- Create a new conda environment using Python 3.6 (important), activate it and install the packages as follows.
conda create --name new_data_ner python=3.6
conda activate new_data_ner
conda install -c conda-forge jsonnet
conda install -c conda-forge flask
conda install -c conda-forge flask-sockets
conda install -c conda-forge pyyaml
pip install allennlp==1.1.0
pip install allennlp-models==1.1.0
python -m spacy download en_core_web_sm
pip install sentence-splitter
pip install transformers
pip install SentencePiece
pip3 install num2words
pip3 install simpletransformers
Just to run the file files individually, run the command conda install -c conda-forge thrax
to install thrax compiler.
Grammar generation(Generation of sentence at CombineTextHighlighter\NERSystem\InverseTextNormalization\grammars )

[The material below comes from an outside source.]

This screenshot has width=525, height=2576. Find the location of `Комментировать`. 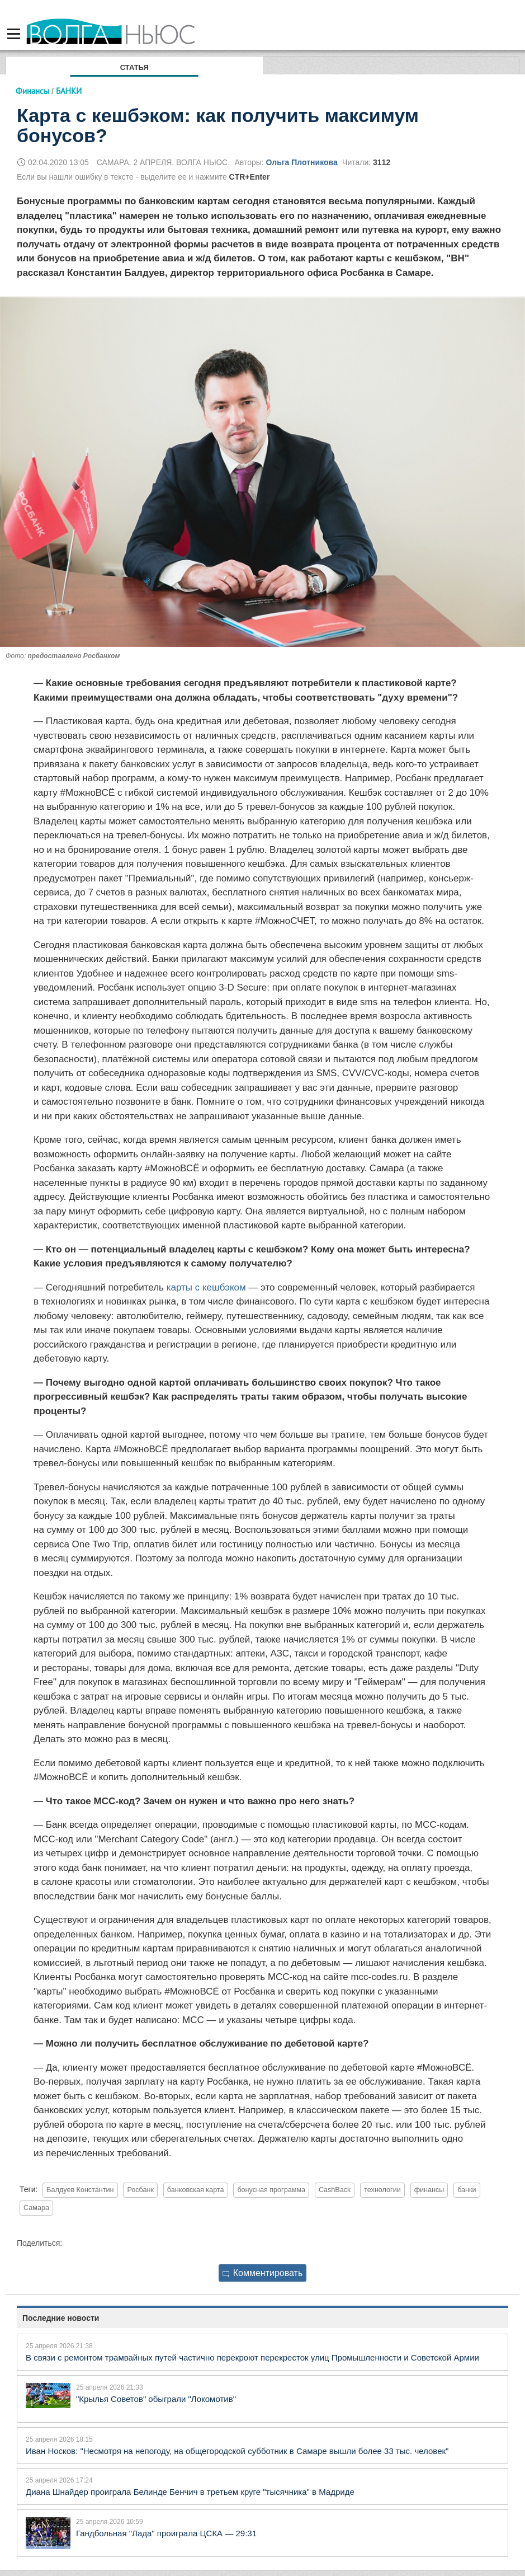 Комментировать is located at coordinates (263, 2273).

- Navigate to /grammars/BILOU_files/covid.
2)thraxmakedep covid.grm
3)make
4)thraxrandom-generator --far=covid.far --rule=random_sentence --noutput=10000 > covid.txt
- Run covid/fix_txt.py to generate covid_cleaned.txt (make sure before running this covid.txt should be the only txt file in the currect directory).
-
Once you generate the covid_cleaned.txt file, run the /Pegasus_Augmentation/Pegasus_covid.ipynb file on it and get the augmented csv file.
-
Run the remove_duplicates.ipynb file to remove duplicate augmentations and get the final output.